Auf Milbert hatte Tom seit einiger Zeit in unregelmäßigen Abständen
immer mal wieder ein Auge zu werfen, und so waren ihm einige Gewohnheiten
vertraut. Mal sollte er ihn am Werk abfangen und mit dem Wagen hinter ihm
herfahren, ein paar Tage später morgens zur Stelle sein, wenn er das Haus
verließ, oder am Wochenende den unauffälligen Stalker machen. Warum und weshalb
wusste Tom nicht, jedenfalls nicht genau. Georg erläuterte seine Motive nicht.
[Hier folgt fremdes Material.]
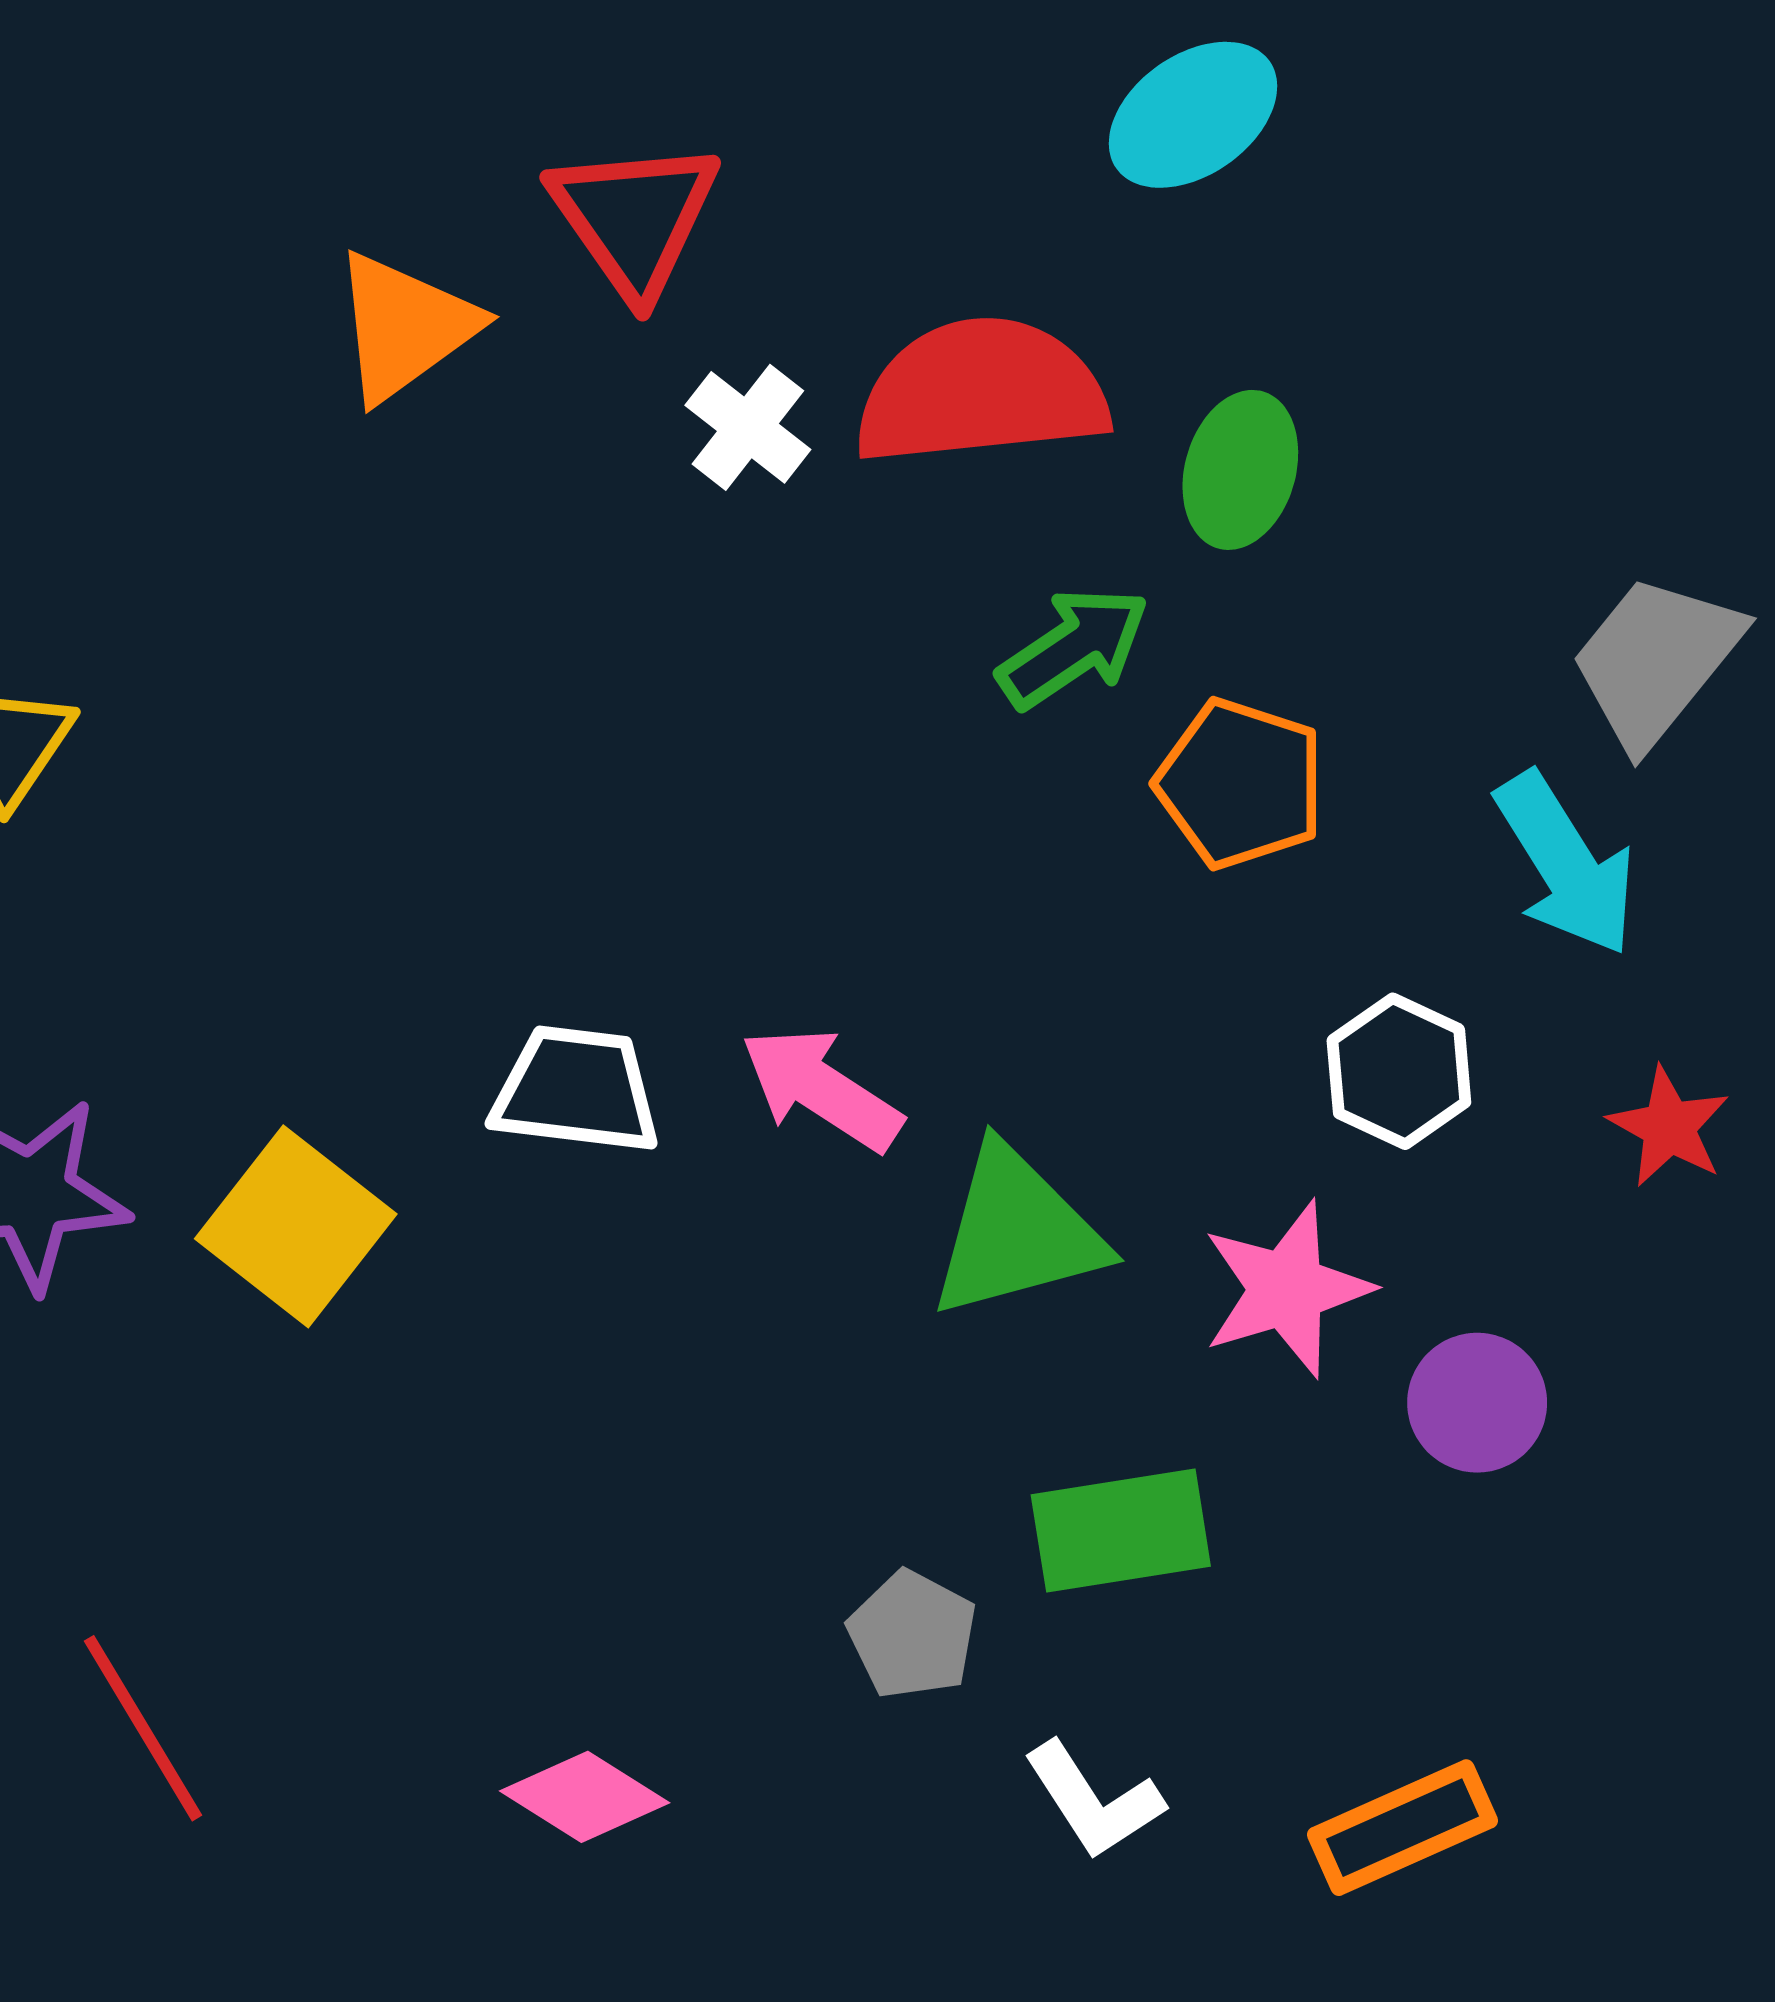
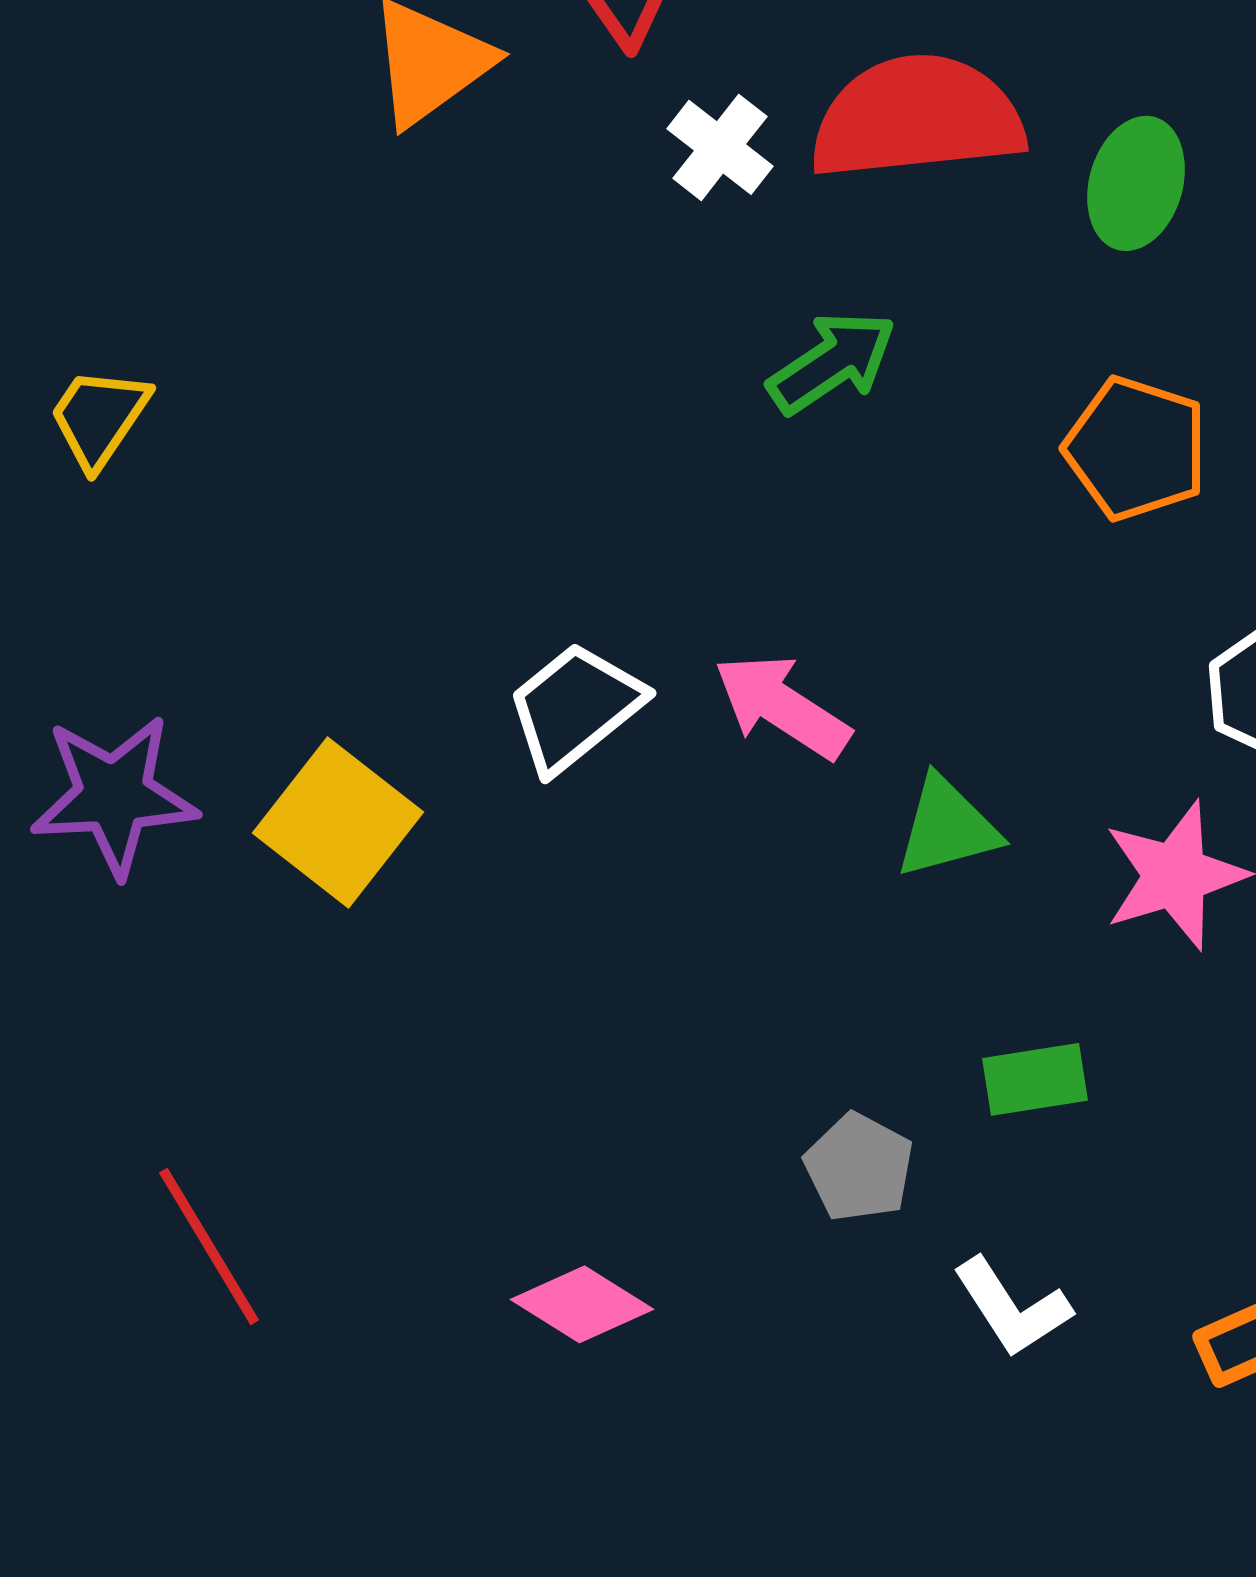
green arrow: (1073, 647) -> (832, 362), moved
white trapezoid: (576, 1090) -> (575, 707), turned -46
green triangle: (1017, 1232) -> (947, 827), size x0.7
green rectangle: (1121, 1531) -> (1035, 1079), size x0.7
Das brauchte er auch nicht.
Milbert lief am Teich entlang und bog in nördlicher Richtung in den
Wald ein. Die schummrigen Lichtverhältnisse schienen ihn überhaupt nicht zu
stören, wahrscheinlich weil er die Wege wie seine Westentasche kannte. Tom
vermutete, dass er sich nach der Durchquerung des Waldes westlich halten und an
den Feldern entlang nach Brackstedt laufen würde, um dann zurückzukehren – das
wäre seine Acht-Kilometer-Tour. Die große Runde, bei der er sich schon im Wald
östlich hielt, um dann in Richtung Teichbreite und von dort weiter zum Allersee
herunterzulaufen und ihn zu umrunden, bevor er sich wieder auf den Heimweg
machte, war er schon eine ganze Weile nicht mehr gejoggt. Während dieser Tour
war er gut und gerne doppelt so lange unterwegs. Vielleicht fehlte ihm gerade
die Zeit oder die Kondition. Tom war es recht. Frühmorgendliche Ausflüge bei
Regen und Nebel waren nicht unbedingt nach seinem Geschmack.
Doch zu seiner Verblüffung bog Milbert im Wald schon nach wenigen
Minuten in Richtung Osten ab, um sich dann südlich zu halten. Tom hoffte, dass
er nur bis zum Alten Teich lief – eine circa fünf Kilometer lange Waldstrecke,
die über meist schnurgerade und gut ausgebaute Wanderwege führte – und ihnen
beiden an diesem feuchtkühlen Morgen die Allerseerunde ersparte. In tropfnassen
Bäumen hing der Nebel wie Zuckerwatte. Ab und zu rief ein Vogel. Rascheln im
Laub. Das leise Schmatzen der Reifen. Milberts gleichmäßige Schritte.
Nach ungefähr zehn Minuten warf er das erste Mal einen Blick nach
hinten über die Schulter. Tom verlangsamte und ließ sich zurückfallen. An einer
Weggabelung blieb er stehen. Milbert wandte sich wieder nach vorne und lief
etwas zügiger weiter. Zwei Minuten später setzte Tom sich wieder in Bewegung.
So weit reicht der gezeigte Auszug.